Design consequences¶
Short cache TTLs accelerate rotation. A publisher that wants
to rotate weekly must set JWKS max-age to much less than one
week, or the grace period alone consumes the whole rotation
cadence. Industry practice is JWKS TTLs in the 5-60 minute
range, which bounds the grace period to low-minutes scale and
allows multi-rotation-per-day cadences if desired.
Falling-back to refetch on unknown kid is an emergency
hatch, not a design point. Most OIDC libraries treat an
unknown kid as a trigger to refetch JWKS once before giving
up. This makes hard grace-period violations partially
recoverable (the next request succeeds after the refetch) but
leaves the first request broken and adds load to the JWKS
endpoint. The cache-control-aware grace period is what ensures
the unknown-kid path is exceptional rather than normal.

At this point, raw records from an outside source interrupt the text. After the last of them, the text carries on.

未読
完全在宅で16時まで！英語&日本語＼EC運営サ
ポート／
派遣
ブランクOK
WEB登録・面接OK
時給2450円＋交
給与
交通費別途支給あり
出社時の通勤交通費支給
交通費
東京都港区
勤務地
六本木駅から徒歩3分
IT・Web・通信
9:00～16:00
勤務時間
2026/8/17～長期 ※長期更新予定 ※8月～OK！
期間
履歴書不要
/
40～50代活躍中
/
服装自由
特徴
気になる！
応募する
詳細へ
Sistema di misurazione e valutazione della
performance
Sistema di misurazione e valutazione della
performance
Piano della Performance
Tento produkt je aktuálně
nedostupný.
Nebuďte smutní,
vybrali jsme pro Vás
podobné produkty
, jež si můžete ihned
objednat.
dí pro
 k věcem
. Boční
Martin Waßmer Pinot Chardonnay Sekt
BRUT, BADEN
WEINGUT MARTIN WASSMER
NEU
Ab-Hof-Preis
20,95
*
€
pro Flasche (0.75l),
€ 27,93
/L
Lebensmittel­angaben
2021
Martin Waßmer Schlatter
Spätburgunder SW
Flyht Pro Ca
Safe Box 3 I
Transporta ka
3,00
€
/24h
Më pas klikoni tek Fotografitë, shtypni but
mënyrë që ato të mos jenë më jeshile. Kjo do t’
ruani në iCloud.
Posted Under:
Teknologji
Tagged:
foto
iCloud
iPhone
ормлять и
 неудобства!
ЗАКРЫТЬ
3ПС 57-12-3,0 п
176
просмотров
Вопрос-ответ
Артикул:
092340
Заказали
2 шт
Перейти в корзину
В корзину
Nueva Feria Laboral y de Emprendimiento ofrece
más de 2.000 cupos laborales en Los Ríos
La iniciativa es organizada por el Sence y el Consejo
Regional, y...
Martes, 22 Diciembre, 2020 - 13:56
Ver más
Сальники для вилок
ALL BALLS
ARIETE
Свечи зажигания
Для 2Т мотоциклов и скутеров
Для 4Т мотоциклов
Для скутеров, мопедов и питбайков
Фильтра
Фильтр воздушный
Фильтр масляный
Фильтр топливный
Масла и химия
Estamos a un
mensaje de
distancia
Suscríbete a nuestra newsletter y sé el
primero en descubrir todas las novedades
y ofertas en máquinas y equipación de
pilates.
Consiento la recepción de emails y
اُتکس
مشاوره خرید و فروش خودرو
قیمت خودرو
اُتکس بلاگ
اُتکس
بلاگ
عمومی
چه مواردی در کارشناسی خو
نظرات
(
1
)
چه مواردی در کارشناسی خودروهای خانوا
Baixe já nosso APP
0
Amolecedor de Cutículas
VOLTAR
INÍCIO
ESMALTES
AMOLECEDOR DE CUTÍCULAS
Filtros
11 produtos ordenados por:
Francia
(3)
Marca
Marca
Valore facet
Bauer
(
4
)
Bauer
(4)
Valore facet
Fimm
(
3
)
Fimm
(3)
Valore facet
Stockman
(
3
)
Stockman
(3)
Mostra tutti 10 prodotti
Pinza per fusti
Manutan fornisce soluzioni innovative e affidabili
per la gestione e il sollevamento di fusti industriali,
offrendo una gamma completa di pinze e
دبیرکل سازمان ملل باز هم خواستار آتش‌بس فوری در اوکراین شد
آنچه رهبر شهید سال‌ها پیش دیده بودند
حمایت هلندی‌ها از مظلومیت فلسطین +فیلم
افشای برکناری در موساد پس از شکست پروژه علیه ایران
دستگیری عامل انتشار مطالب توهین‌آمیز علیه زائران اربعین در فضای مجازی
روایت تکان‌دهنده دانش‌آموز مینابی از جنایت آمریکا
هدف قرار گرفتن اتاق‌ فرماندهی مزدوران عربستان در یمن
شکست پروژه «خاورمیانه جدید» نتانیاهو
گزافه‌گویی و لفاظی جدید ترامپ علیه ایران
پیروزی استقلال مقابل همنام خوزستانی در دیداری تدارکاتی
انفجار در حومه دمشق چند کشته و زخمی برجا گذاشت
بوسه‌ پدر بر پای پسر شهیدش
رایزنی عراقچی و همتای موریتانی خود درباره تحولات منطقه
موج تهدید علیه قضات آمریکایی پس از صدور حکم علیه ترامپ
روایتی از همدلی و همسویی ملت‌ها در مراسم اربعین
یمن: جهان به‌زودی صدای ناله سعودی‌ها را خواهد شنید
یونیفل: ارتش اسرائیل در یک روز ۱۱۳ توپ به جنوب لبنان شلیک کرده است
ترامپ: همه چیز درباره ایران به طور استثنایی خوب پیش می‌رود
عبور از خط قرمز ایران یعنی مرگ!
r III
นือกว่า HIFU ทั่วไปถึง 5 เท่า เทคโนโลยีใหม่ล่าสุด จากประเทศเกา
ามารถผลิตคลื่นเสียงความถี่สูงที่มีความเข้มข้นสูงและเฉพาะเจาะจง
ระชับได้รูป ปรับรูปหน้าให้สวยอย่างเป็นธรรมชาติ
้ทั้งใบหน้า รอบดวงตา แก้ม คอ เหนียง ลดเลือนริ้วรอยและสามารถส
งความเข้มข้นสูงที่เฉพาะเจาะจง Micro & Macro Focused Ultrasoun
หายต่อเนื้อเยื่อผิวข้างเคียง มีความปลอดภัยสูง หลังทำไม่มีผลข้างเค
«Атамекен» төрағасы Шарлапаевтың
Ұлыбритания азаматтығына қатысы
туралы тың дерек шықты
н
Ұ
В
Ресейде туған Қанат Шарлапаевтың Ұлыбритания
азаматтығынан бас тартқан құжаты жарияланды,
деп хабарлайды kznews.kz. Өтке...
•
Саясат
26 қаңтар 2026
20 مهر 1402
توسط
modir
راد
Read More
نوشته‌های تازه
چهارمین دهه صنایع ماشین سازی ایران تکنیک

Trade-off: rotation cadence vs. JWKS endpoint load. Shorter
JWKS TTLs → faster permissible rotation → more JWKS fetches per
client per day. Zalando's JWKS endpoint at
accounts.zalando.com/.well-known/jwk_uris is a high-traffic
endpoint precisely because it governs fleet-wide trust; CDN
fronting is the standard answer to amortise the resulting load
(at the cost of another cache layer that must be accounted for
in the grace period).
Generalisation¶
The principle generalises to any rotation where a publisher cannot coordinate with consumers:
- TLS certificate rotation — publish the new cert well before the old one expires; the overlap window plays the role of the grace period.
- Config fanout ([[concepts/s3-signal-bucket-as-config- fanout]]) — new config is visible in the storage layer before any service consumes it; the "visible window" must exceed the poll interval.
- DNS rotation — new A record must be in DNS caches before the old record's TTL expires.
Each case has the same structural shape: publisher propagation latency must be bounded and must be less than the grace period chosen for the activation step.
Seen in¶
- systems/zalando-oidc-identity-provider — the 2025-01-20 article names "cache control headers" as load-bearing in the rotation lifecycle. Canonical JWK-rotation instance of this principle.
See also¶
- concepts/signing-key-rotation-lifecycle — the six-phase sequence this grace period sits between phases 2 and 4.
- concepts/jwk-json-web-key — the JWKS surface whose HTTP caching semantics define the grace-period lower bound.
- concepts/retirement-plus-lifespan-plus-buffer-formula — the symmetric gate on the other side of the lifecycle (when to drop a retired key).
- patterns/phased-automated-jwk-rotation — the automated implementation that encodes this grace period as a fixed delay in the rotation state machine.